With time, however, Vasiliev grew accustomed to the Crimean scenery and found spots that harmonised with his mental state—principally the unpopulated, wild, mountainous areas. In the CrimeanMountains (1873, TRETYAKOV GALLERY, MOSCOW), is a roman­tic elevated image of the Crimea. The solemn rhythm of the composition and the severe, al­most monochromatic colouring evoke a tragic mood of abandonment. Ivan Kramskoi wrote: ‘…there is something misty, almost mystical, bewitching, as though it were not a picture but a symphony, reaching our ears from above, and below, on Earth where objects should be real… a sick and suffering man. Never before had I imagined that a landscape could evoke such strong sensations . . .’

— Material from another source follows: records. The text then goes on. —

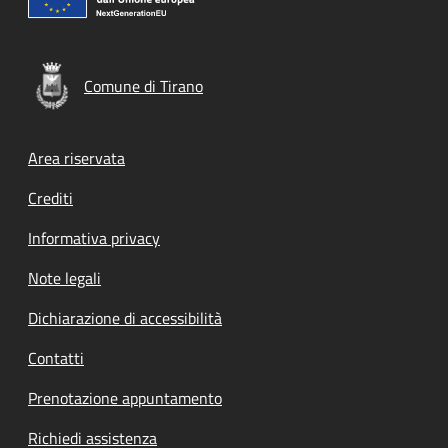
Comune di Tirano
Footer menu
Area riservata
Crediti
Informativa privacy
Note legali
Dichiarazione di accessibilità
Contatti
Prenotazione appuntamento
Richiedi assistenza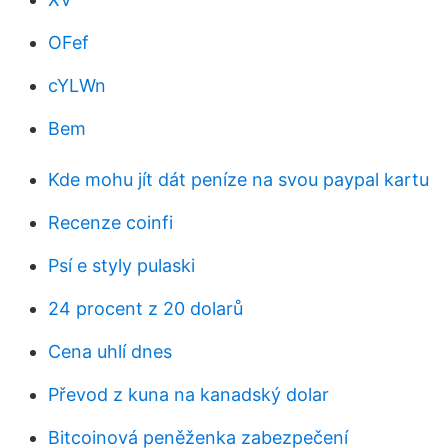
OFef
cYLWn
Bem
Kde mohu jít dát peníze na svou paypal kartu
Recenze coinfi
Psí e styly pulaski
24 procent z 20 dolarů
Cena uhlí dnes
Převod z kuna na kanadský dolar
Bitcoinová peněženka zabezpečení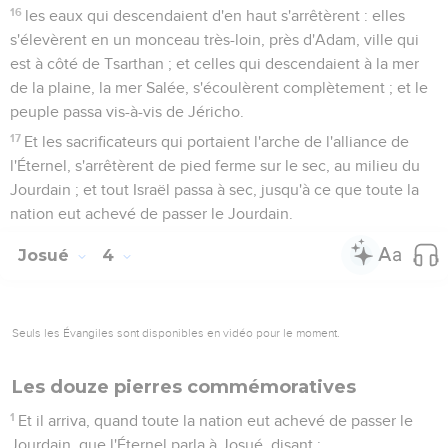
16
les eaux qui descendaient d'en haut s'arrêtèrent : elles
s'élevèrent en un monceau très-loin, près d'Adam, ville qui
est à côté de Tsarthan ; et celles qui descendaient à la mer
de la plaine, la mer Salée, s'écoulèrent complètement ; et le
peuple passa vis-à-vis de Jéricho.
17
Et les sacrificateurs qui portaient l'arche de l'alliance de
l'Éternel, s'arrêtèrent de pied ferme sur le sec, au milieu du
Jourdain ; et tout Israël passa à sec, jusqu'à ce que toute la
nation eut achevé de passer le Jourdain.
Josué
4
Seuls les Évangiles sont disponibles en vidéo pour le moment.
Les douze pierres commémoratives
1
Et il arriva, quand toute la nation eut achevé de passer le
Jourdain, que l'Éternel parla à Josué, disant :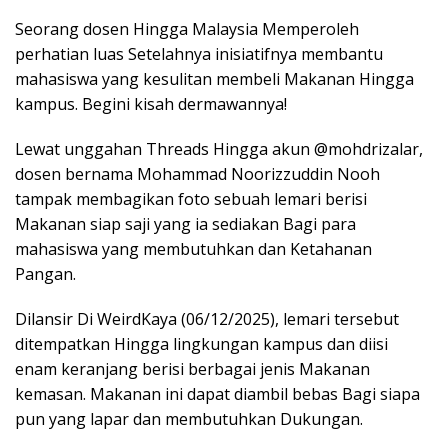
Seorang dosen Hingga Malaysia Memperoleh
perhatian luas Setelahnya inisiatifnya membantu
mahasiswa yang kesulitan membeli Makanan Hingga
kampus. Begini kisah dermawannya!
Lewat unggahan Threads Hingga akun @mohdrizalar,
dosen bernama Mohammad Noorizzuddin Nooh
tampak membagikan foto sebuah lemari berisi
Makanan siap saji yang ia sediakan Bagi para
mahasiswa yang membutuhkan dan Ketahanan
Pangan.
Dilansir Di WeirdKaya (06/12/2025), lemari tersebut
ditempatkan Hingga lingkungan kampus dan diisi
enam keranjang berisi berbagai jenis Makanan
kemasan. Makanan ini dapat diambil bebas Bagi siapa
pun yang lapar dan membutuhkan Dukungan.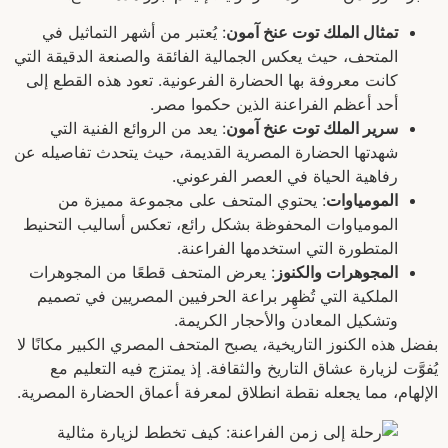
تمثال الملك توت عنخ آمون
: يُعتبر من أشهر التماثيل في
المتحف، حيث يعكس الجمالية الفائقة والصنعة الدقيقة التي
كانت معروفة بها الحضارة الفرعونية. تعود هذه القطع إلى
أحد أعظم الفراعنة الذين حكموا مصر.
سرير الملك توت عنخ آمون
: يعد من الروائع الفنية التي
شهدتها الحضارة المصرية القديمة، حيث يتحدث تفاصيله عن
رفاهية الحياة في العصر الفرعوني.
المومياوات
: يحتوي المتحف على مجموعة مميزة من
المومياوات المحفوظة بشكل رائع، تعكس أساليب التحنيط
المتطورة التي استخدمها الفراعنة.
المجوهرات والكنوز
: يعرض المتحف قطعًا من المجوهرات
الملكية التي تُظهِر براعة الحرفيين المصريين في تصميم
وتشكيل المعادن والأحجار الكريمة.
بفضل هذه الكنوز التاريخية، يصبح المتحف المصري الكبير مكانًا لا
يُفوَّت لزيارة عشاق التاريخ والثقافة. إذ يمتزج فيه التعليم مع
الإلهام، مما يجعله نقطة انطلاق لمعرفة أعماق الحضارة المصرية.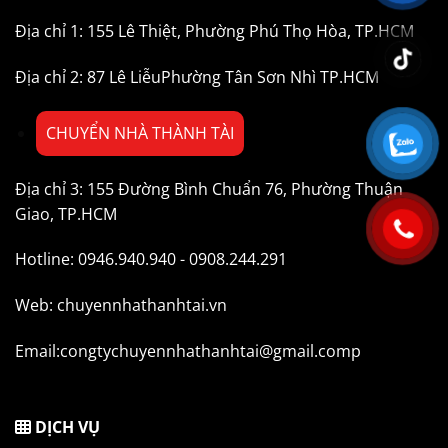
Địa chỉ 1: 155 Lê Thiệt, Phường Phú Thọ Hòa, TP.HCM
Địa chỉ 2: 87 Lê LiễuPhường Tân Sơn Nhì TP.HCM
CHUYỂN NHÀ THÀNH TÀI
Địa chỉ 3: 155 Đường Bình Chuẩn 76, Phường Thuận
Giao, TP.HCM
Hotline: 0946.940.940 - 0908.244.291
Web: chuyennhathanhtai.vn
Email:congtychuyennhathanhtai@gmail.comp
DỊCH VỤ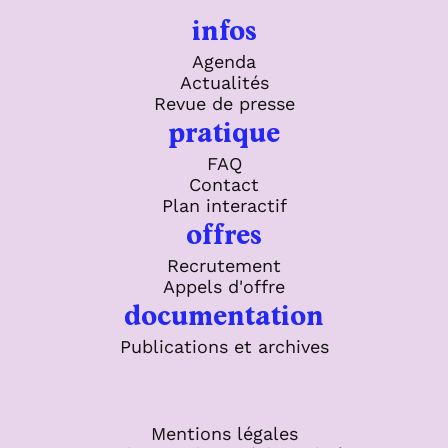
infos
Agenda
Actualités
Revue de presse
pratique
FAQ
Contact
Plan interactif
offres
Recrutement
Appels d'offre
documentation
Publications et archives
Mentions légales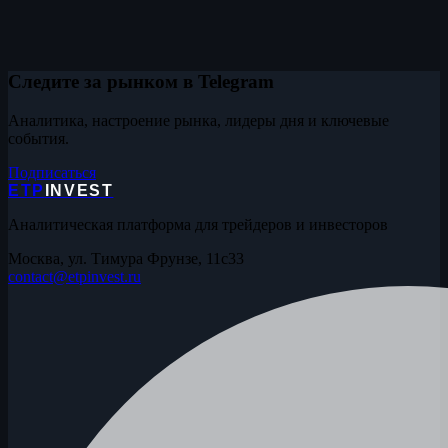
Следите за рынком в Telegram
Аналитика, настроение рынка, лидеры дня и ключевые
события.
Подписаться
ETP
INVEST
Аналитическая платформа для трейдеров и инвесторов
Москва, ул. Тимура Фрунзе, 11с33
contact@etpinvest.ru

In the last year of his life Vasiliev was again seized by a feeling of loneliness and homesick­ness, and he painted the Russian landscapes De­relict Windmill (1872-73, TRETYAKOV GALLERY, MOSCOW) and Marsh in the Forest. Autumn (1872-73, RUSSIAN  MUSEUM, SAINT PETERSBURG). The emotion and sorrow with which the artist worked at that time may be judged from his letter to Kramskoi: ‘In this instance I want to depict morning over a marshland. Don’t think, by the way, that this is a real marsh. No, the real one lies ahead, and this is only a preparation. Oh that marsh! If only you knew how my heart aches with dark forebod­ing. Shall I really never again breathe this free­dom, this life-giving power of the morning awaking over the misty water? For everything, everything will be taken from me if this is taken. As an artist I shall lose more than half the world.’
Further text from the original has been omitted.